These are the five Brexit amendments MPs are set to vote on
Speaker John Bercow has selected five amendments to be considered as MPs prepare for the latest votes on the Government’s negotiating strategy for Brexit.
Any successful amendments will not have the force of law but will carry heavy political weight as a signal to Downing Street and Brussels of what kind of Brexit MPs are likely to approve.
Here’s a look at the key amendments:
Tory backbencher Alberto Costa is demanding Mrs May seeks a treaty on citizens’ rights after Brexit. Home Secretary Sajid Javid has said the Government backs his amendment.
His amendment, which has the backing of more than 140 MPs from across the House, including Labour leader Jeremy Corbyn, calls for a separate agreement with the European Union to protect the rights of expats even if there is a no-deal Brexit.
Labour former minister Yvette Cooper has tabled an amendment seeking to pin the Prime Minister down to the commitments she made to the Commons on Tuesday.
Mrs May offered MPs a chance to vote to delay Brexit if her deal is rejected again next month, in a move which closely matched demands put forward in a plan by Ms Cooper and Tory Sir Oliver Letwin.
While Sir Oliver said there was now “no need” for the Cooper/Letwin Bill, Ms Cooper said she would lay a cross-party amendment to secure confirmation of the Prime Minister’s commitment.
Conservative MP Dame Caroline Spelman and Labour’s Jack Dromey, who last month tabled a successful amendment opposing a no-deal Brexit, have tabled an amendment to “pave the way” for the Cooper/Letwin Bill to give MPs the opportunity to extend the two-year Article 50 negotiation process.
The pair said they would seek assurances from ministers to secure confirmation of the Prime Minister’s commitments during the debate on Wednesday.
They said if they receive the assurances they will not push the amendment to a vote.
Jeremy Corbyn’s amendment seeks support for his party’s five Brexit demands.

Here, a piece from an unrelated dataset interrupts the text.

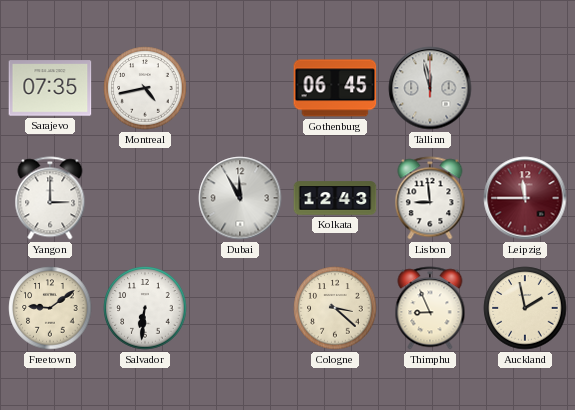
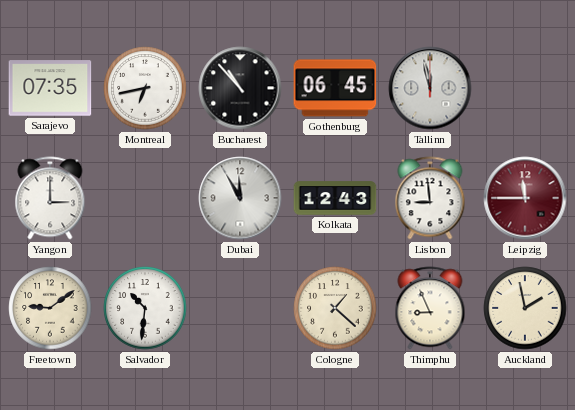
Montreal: 4:43 -> 6:43
Bucharest: none -> 10:53
Salvador: 6:31 -> 10:31
Cologne: 3:22 -> 1:22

The party is calling for a permanent and comprehensive customs union with the EU; dynamic alignment on rights and protections; commitments on participation in EU agencies and funding programmes; “unambiguous” agreements on the detail of future security arrangements; and close alignment with the single market.
Liberal Democrats have tagged their own amendment on to Mr Corbyn’s proposals, calling for an extension of Article 50 to provide time for a referendum.
The SNP’s amendment requires the PM to immediately rule out a no-deal Brexit “under any and all circumstances” and regardless of exit date.
The party’s Westminster leader Ian Blackford said Parliament must take control and “force the UK Government to do the right thing by immediately ruling out a no-deal Brexit under any and all circumstances”.